31.12.2020  |  GlobeNewswire
TORONTO, Dec. 31, 2020 - Angus Mining Inc. ("Angus" or the "Corporation") reported that all matters presented for approval at its annual and special meeting of shareholders held on December 21, 2020 (the "Meeting") were approved. Each of the matters voted upon at the Meeting are discussed in detail in the Corporation's management information circular dated November 20, 2020, which is available on SEDAR at www.sedar.com.

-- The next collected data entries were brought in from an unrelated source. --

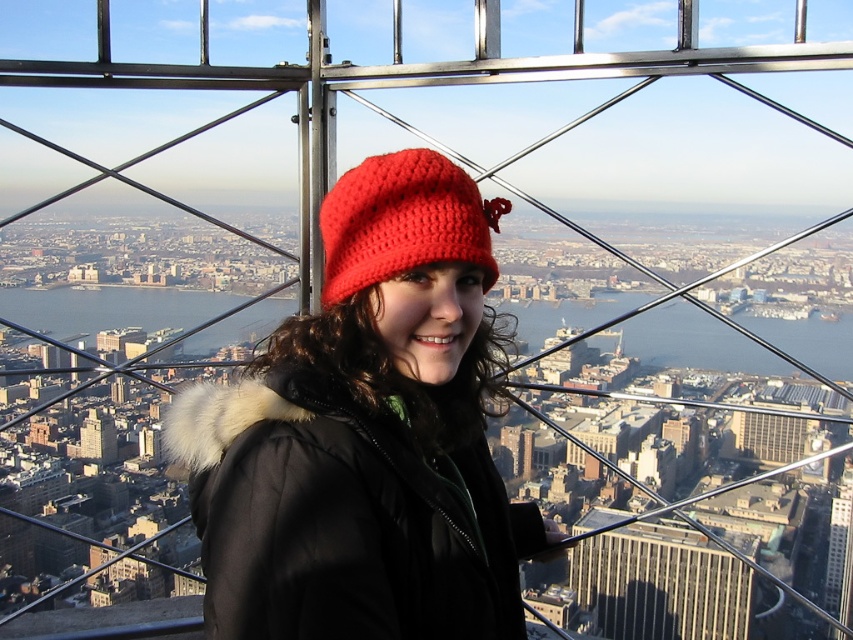 Between red knitted hat at center and metallic glass skyscraper at center, which one appears on the right side from the viewer's perspective?

Positioned to the right is metallic glass skyscraper at center.

Is red knitted hat at center to the right of metallic glass skyscraper at center from the viewer's perspective?

No, red knitted hat at center is not to the right of metallic glass skyscraper at center.

Describe the element at coordinates (403, 221) in the screenshot. The width and height of the screenshot is (853, 640). I see `red knitted hat at center` at that location.

The height and width of the screenshot is (640, 853). I want to click on red knitted hat at center, so click(403, 221).

Which is behind, point (445, 209) or point (833, 536)?

The point (833, 536) is more distant.

Where is `red knitted hat at center`? This screenshot has width=853, height=640. red knitted hat at center is located at coordinates (403, 221).

Identify the location of red knitted hat at center. (403, 221).

Does crochet knit hat at center have a lesser width compared to red knitted hat at center?

No, crochet knit hat at center is not thinner than red knitted hat at center.

Is point (492, 582) closer to viewer compared to point (386, 224)?

Yes, point (492, 582) is in front of point (386, 224).

The width and height of the screenshot is (853, 640). I want to click on crochet knit hat at center, so click(366, 435). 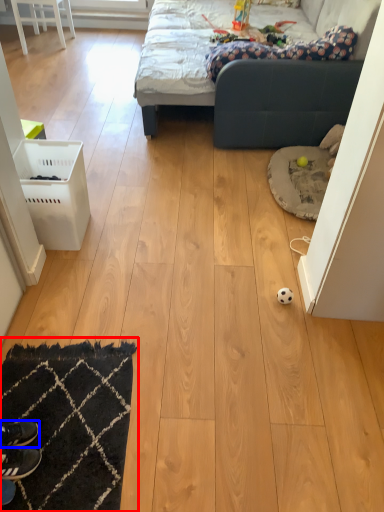 Question: Which object is further to the camera taking this photo, mat (highlighted by a red box) or footwear (highlighted by a blue box)?

Choices:
 (A) mat
 (B) footwear

Answer: (B) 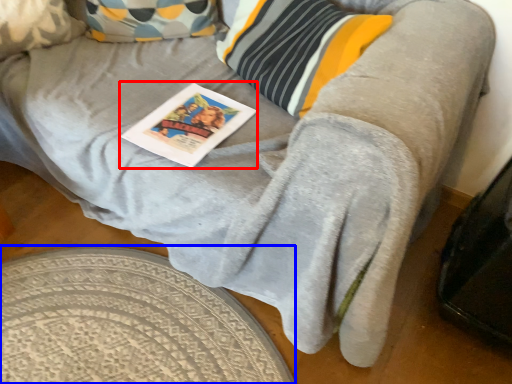 Question: Which object appears closest to the camera in this image, magazine (highlighted by a red box) or round table (highlighted by a blue box)?

Choices:
 (A) magazine
 (B) round table

Answer: (B) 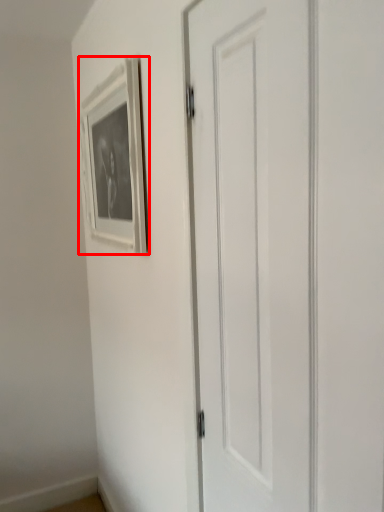 Question: From the image, what is the correct spatial relationship of picture frame (annotated by the red box) in relation to door?

Choices:
 (A) left
 (B) right

Answer: (A) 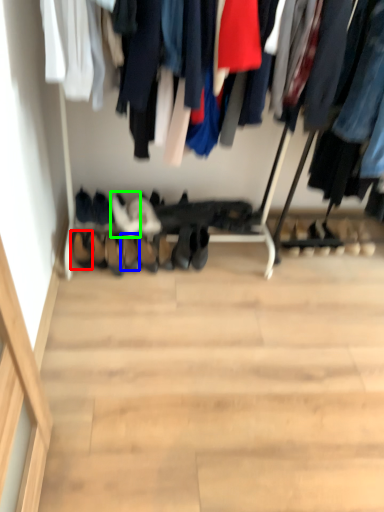 Question: Estimate the real-world distances between objects in this image. Which object is closer to shoe (highlighted by a red box), shoe (highlighted by a blue box) or footwear (highlighted by a green box)?

Choices:
 (A) shoe
 (B) footwear

Answer: (A) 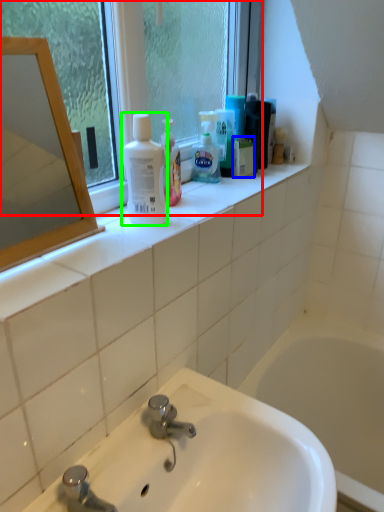 Question: Which object is the farthest from window (highlighted by a red box)? Choose among these: mouthwash (highlighted by a blue box) or cleaning product (highlighted by a green box).

Choices:
 (A) mouthwash
 (B) cleaning product

Answer: (A) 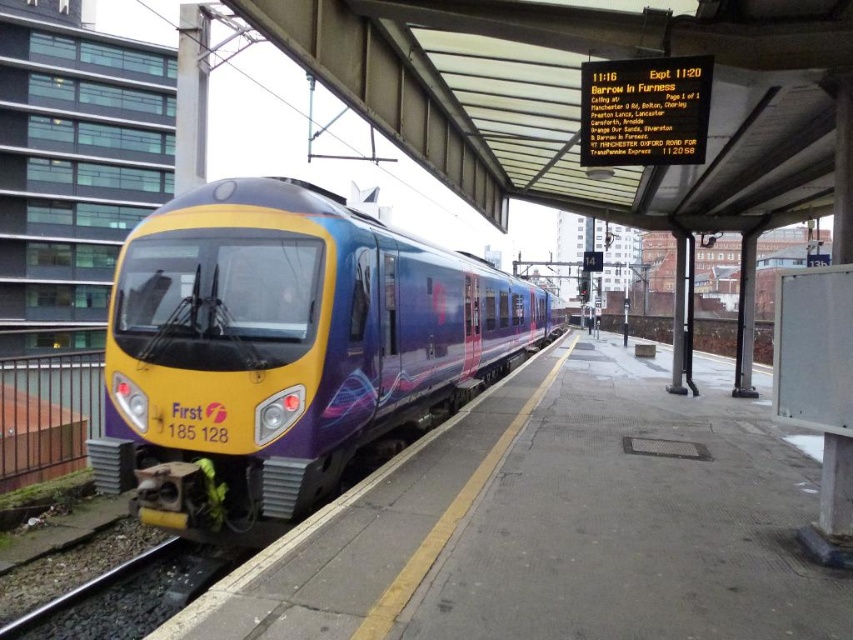 Question: Observing the image, what is the correct spatial positioning of concrete platform at center in reference to black gravel train track at lower left?

Choices:
 (A) below
 (B) above

Answer: (B)

Question: Among these points, which one is farthest from the camera?

Choices:
 (A) (177, 568)
 (B) (352, 369)

Answer: (B)

Question: In this image, where is concrete platform at center located relative to black gravel train track at lower left?

Choices:
 (A) below
 (B) above

Answer: (B)

Question: Is concrete platform at center positioned in front of matte purple train at center?

Choices:
 (A) yes
 (B) no

Answer: (A)

Question: Among these objects, which one is nearest to the camera?

Choices:
 (A) black gravel train track at lower left
 (B) concrete platform at center

Answer: (B)

Question: Among these objects, which one is farthest from the camera?

Choices:
 (A) black gravel train track at lower left
 (B) matte purple train at center

Answer: (B) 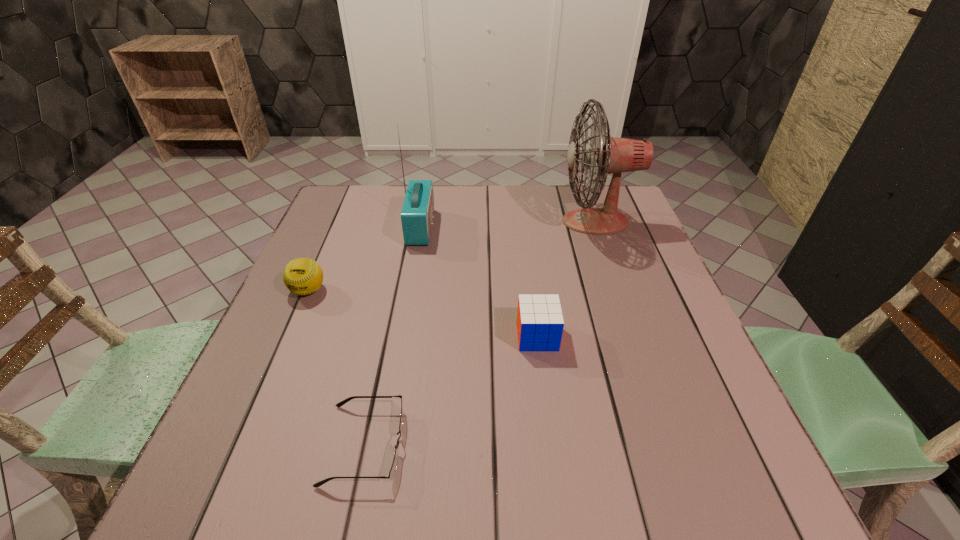 Identify the location of blank space that satisfies the following two spatial constraints: 1. on the front panel of the second nearest object; 2. on the right side of the second tallest object. click(401, 336).

This screenshot has height=540, width=960. I want to click on vacant position in the image that satisfies the following two spatial constraints: 1. on the front panel of the second object from right to left; 2. on the left side of the radio receiver, so click(401, 336).

This screenshot has height=540, width=960. I want to click on vacant space that satisfies the following two spatial constraints: 1. in front of the rightmost object to direct airflow; 2. on the logo side of the softball, so click(x=619, y=291).

I want to click on vacant region that satisfies the following two spatial constraints: 1. on the back side of the cube; 2. on the front panel of the second tallest object, so click(523, 227). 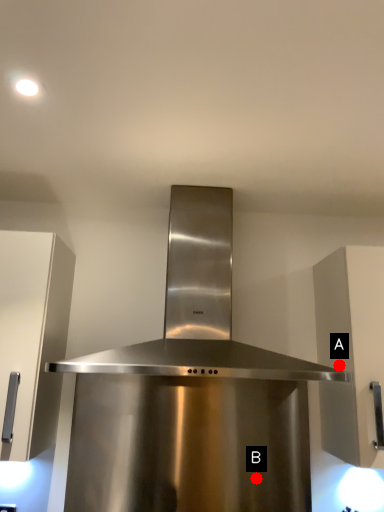 Question: Two points are circled on the image, labeled by A and B beside each circle. Which point appears farthest from the camera in this image?

Choices:
 (A) A is further
 (B) B is further

Answer: (B) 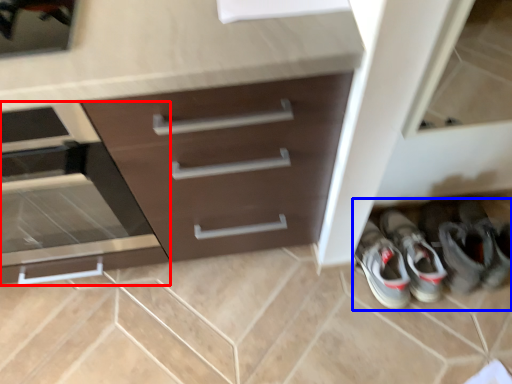 Question: Which point is closer to the camera, drawer (highlighted by a red box) or footwear (highlighted by a blue box)?

Choices:
 (A) drawer
 (B) footwear

Answer: (A) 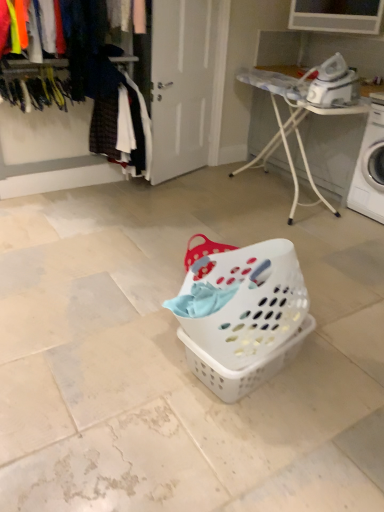 At what (x,y) coordinates should I click in order to perform the action: click on spots to the right of white plastic laundry basket at center. Please return your answer as a coordinate pair (x, y). Image resolution: width=384 pixels, height=512 pixels. Looking at the image, I should click on (340, 369). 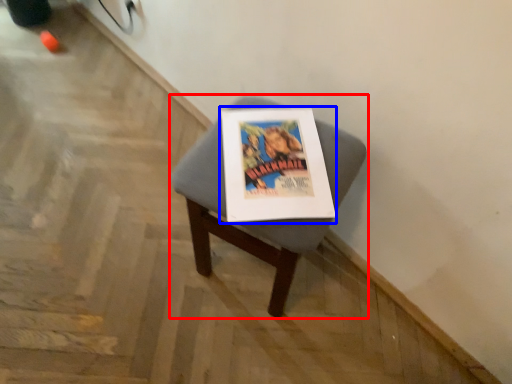 Question: Among these objects, which one is farthest to the camera, furniture (highlighted by a red box) or magazine (highlighted by a blue box)?

Choices:
 (A) furniture
 (B) magazine

Answer: (B) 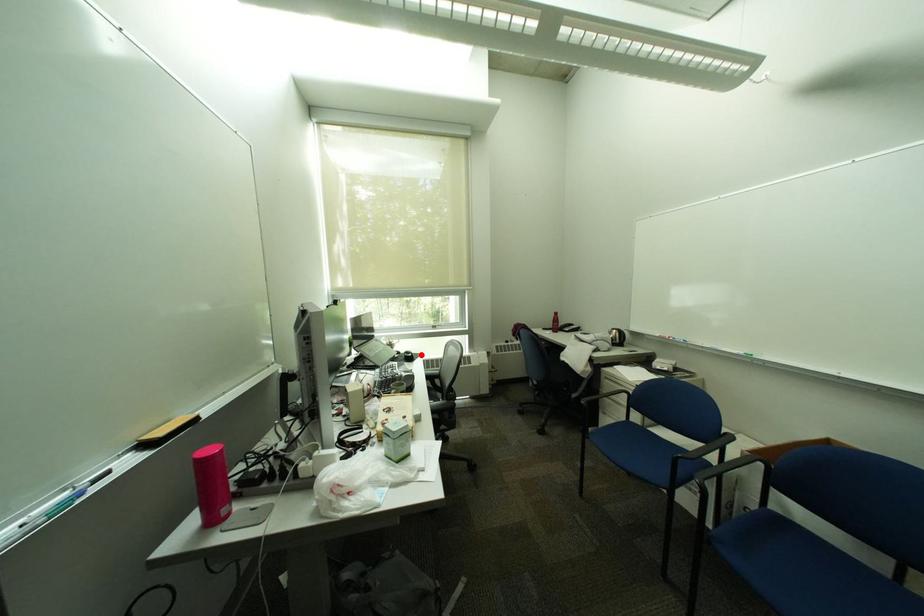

A total of 6,895,201 common shares representing 18% of the Corporation's issued and outstanding common shares were voted by proxy in connection with the Meeting. The voting results for each matter presented at the Meeting are provided below:


1. Election of Directors

At the meeting, each of the Corporations three directors, Fraser Buchan, Donn Burchill and John McBride were re-elected to the Board and A. Murray Sinclair was newly elected to the board, each to hold office until the next annual meeting of shareholders or until their successors are elected or appointed.


Fraser Buchan
Mr. F. Buchan is currently the President and Chief Executive Officer of the Corporation. Mr. Buchan is the co-founder of Tradewind Markets, a private company that uses blockchain technology to facilitate trading, settlement, and custody of physical commodities. Mr. Buchan has served on the board of directors, as the head of corporate development, and as CEO of Castle Mountain Mining Inc., a company he founded in 2009. Mr. Buchan has also served as an executive director of Touchstone Gold, and as a director of Foxpoint Capital Corp. Prior to working in the mining business directly, Mr. Buchan was in institutional sales with GMP Europe in London, and GMP Securities in Toronto. Mr. Buchan earned a BA in Economics from McGill University in 2006.

Donn Burchill
Mr. Burchill, self-employed since 1998, has also worked as the Controller for Quest Capital Corp. from 1994 until 1997, as Chief Financial Officer for Kernow Resources & Development Ltd. from June 2009 to March 2010 and as President and Chief Executive Officer of Marchwell Ventures Ltd. from November 2011 to April 2018. Mr. Burchill received his Bachelor of Arts from the University of Victoria in 1976 and he is a Chartered Professional Accountant (CPA, CMA) since 1983. Mr. Burchill has over 25 years of public issuer experience and continues to serve as a director and officer for several public companies.

John McBride
Mr. McBride is a self-employed businessman and financier. He obtained his ICD.D corporate director designation through the Rotman Business School, and is certified by the Institute of Corporate Directors. He completed the Institute of Corporate Director’s Audit Committee Effectiveness program as well as the Institute of Corporate Directors Human Resources and Compensation Committee Effectiveness program. Since 1987, Mr. McBride has been a significant shareholder, director or advisor in several public companies; has chaired several audit committees; and has sat as an audit committee member for multiple public companies.

A. Murray Sinclair
With 35 years of business experience, Mr. Sinclair has extensive knowledge in the areas of asset backed lending, corporate restructuring, natural resources and real estate. Since December 2013, Mr. Sinclair has served as the Chief Investment Officer for Earlston Investments Corp., a private investment company. Mr. Sinclair was a founder and, prior to it being taken private, the Chairman of Sprott Resource Lending Corp., a TSX Exchange and NYSE-MKT listed resource lending corporation. From 2003 – 2013, Mr. Sinclair also held various senior management positions with Quest Capital Corp. the predecessor Company to Sprott Resource Lending Corp. Mr. Sinclair holds a Bachelor of Commerce degree from Queen’s University.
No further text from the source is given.